For many years, the public impression of how email deliverability works has been shrouded in mystery. Most seem to assume that email service providers hire deliverability experts because they know some sort of ISP black magic — or even better, that they have a direct ‘Bat-Phone’ to call ISP postmasters whenever a problem arises. While ISP relations are still critical to ensuring high delivery rates, the days of relying solely on ISP phone calls or emails to fix delivery problems are a thing of the past.
It’s important to note these key issues about ISP postmasters:
- They all work in a corporate cost center. During these tough economic times, many of them have had to cut back on resources, such as AOL’s postmaster group, whose team was severely downsized recently. As a result, these individuals have more work to do and less time to work with senders.

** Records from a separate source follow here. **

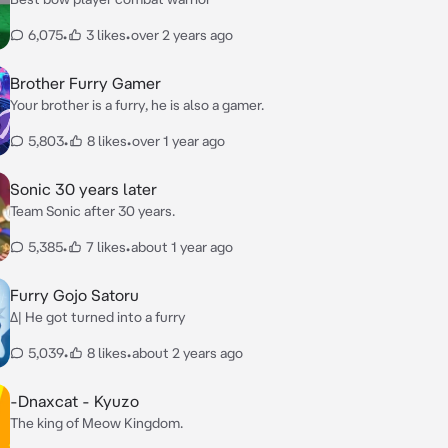
6,075
•
3 likes
•
over 2 years ago
Brother Furry Gamer
Your brother is a furry, he is also a gamer.
5,803
•
8 likes
•
over 1 year ago
Sonic 30 years later
Team Sonic after 30 years.
5,385
•
7 likes
•
about 1 year ago
Furry Gojo Satoru
Δ| He got turned into a furry
5,039
•
8 likes
•
about 2 years ago
-Dnaxcat - Kyuzo
The king of Meow Kingdom.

- ISP filters have become much more sophisticated and no longer need (or sometimes offer) manual intervention. Unless there’s truly a glitch in their system, most postmasters today will require senders to look at their own data before trying to manually intervene. In some cases, the postmaster does not have a manual override mechanism if the delivery problem is tied to the sender’s reputation.
- A postmaster’s typical response to a sender escalation is to look at whether users who receive the email in the spam/junk folder press the ‘not spam’ or ‘not junk’ button. This is a complicated situation because it’s rare that recipients actually read what’s in their spam/junk folder and feel strongly enough to take a remediation step on behalf of a commercial email sender. In other words, the sender must really be providing value to get that ‘not spam’ click.
I wish it were easy to pick up a phone or ‘just do lunch’ to get delivery problems fixed. Yet, as a former lobbyist whose previous trade also gets routinely confused by the media, I know that real changes aren’t made by phone calls or direct contacts, but by having objective research and constituent support.